David chose the word Caldera to remind us of a cauldron of fire, where many musicals paths would meld and deliver something new and momentous. Like the witches of the Scottish play, the cauldron was receiving magical elements creating a powerful brew and releasing fierce spell. CalderaFest delivered its enchantment unerringly.
In Lukumí, the power of Orisha Ogún is represented by a cauldron. It is a sign of industry filled with tolls to create perfect and create a vision. Orisha Ogún lives in the wilds but is the father of technology and civilization. He is the will fulfilled and manifested through hard work. Ogún’s power was present at CalderaFest this weekend; his Ashe in the organizers and in the land. I saw his favorite food — watermelon — was everywhere with many partaking, and a few offerings left in discrete locations. To my surprise, Dragon Ritual Drummers directly invoked the Orisha during their performance on Friday night. By whatever name, the creative will had become immanent.

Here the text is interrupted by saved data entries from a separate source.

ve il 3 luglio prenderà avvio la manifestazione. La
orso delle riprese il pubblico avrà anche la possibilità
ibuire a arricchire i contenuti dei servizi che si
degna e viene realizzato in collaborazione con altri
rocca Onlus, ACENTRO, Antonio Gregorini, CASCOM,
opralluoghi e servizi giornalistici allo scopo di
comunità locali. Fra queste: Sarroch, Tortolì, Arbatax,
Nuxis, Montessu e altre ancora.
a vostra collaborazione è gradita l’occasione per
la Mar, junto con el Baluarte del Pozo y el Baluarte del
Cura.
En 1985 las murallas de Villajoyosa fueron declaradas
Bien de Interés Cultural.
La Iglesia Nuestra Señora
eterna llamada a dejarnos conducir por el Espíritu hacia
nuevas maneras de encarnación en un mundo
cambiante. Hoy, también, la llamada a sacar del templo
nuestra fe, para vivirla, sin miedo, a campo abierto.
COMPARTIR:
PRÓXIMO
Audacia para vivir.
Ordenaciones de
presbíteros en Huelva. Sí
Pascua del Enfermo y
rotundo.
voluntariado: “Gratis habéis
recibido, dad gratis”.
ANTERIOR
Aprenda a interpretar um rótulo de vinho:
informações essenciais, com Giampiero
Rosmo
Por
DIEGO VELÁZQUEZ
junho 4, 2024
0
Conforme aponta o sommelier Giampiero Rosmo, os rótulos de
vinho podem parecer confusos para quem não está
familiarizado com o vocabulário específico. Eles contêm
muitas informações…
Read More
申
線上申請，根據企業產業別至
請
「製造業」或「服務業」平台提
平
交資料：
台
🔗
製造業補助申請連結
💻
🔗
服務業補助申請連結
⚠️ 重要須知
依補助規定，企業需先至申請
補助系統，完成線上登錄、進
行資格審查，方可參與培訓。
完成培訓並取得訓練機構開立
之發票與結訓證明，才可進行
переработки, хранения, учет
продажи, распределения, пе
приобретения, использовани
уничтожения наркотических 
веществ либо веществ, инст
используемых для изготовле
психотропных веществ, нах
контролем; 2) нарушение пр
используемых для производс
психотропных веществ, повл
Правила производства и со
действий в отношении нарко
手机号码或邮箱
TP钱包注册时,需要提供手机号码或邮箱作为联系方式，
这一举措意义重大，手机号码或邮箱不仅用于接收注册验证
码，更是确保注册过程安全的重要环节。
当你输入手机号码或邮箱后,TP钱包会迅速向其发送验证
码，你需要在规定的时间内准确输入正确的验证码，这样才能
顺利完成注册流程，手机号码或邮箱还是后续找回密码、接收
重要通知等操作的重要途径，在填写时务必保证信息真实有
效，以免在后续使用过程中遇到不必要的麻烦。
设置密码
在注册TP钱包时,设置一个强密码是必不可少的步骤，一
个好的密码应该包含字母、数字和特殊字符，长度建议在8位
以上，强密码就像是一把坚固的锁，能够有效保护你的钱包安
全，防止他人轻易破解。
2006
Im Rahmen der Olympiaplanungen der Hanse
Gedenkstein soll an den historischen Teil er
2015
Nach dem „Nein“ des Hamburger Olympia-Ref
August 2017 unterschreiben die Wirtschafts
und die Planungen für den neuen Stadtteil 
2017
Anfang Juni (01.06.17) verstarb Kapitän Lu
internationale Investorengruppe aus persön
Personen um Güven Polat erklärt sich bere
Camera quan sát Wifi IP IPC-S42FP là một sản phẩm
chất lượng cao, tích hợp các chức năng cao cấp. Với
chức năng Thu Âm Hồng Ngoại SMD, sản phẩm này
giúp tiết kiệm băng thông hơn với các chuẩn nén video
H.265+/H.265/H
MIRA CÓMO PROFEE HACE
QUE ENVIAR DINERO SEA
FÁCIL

Those of us who attended CalderaFest were privileged to be witnesses to a birth. It took form and burned brightly. It altered the Pagan spirit by strengthening our pride in the artists, talent, vendors and, most importantly, the visionaries and producers that brought the work to completion. Our musical ancestors fought for the moment that CalderaFest became. I am grateful for the talent and leadership that brought it to be. But now, I hope the last few days have brought rest and refreshment to everyone involved, from attendees to organizers to talent. Whether such a festival happens again is still in question. But for now, to paraphrase Damh the Bard, CalderFest sleeps, waiting to return.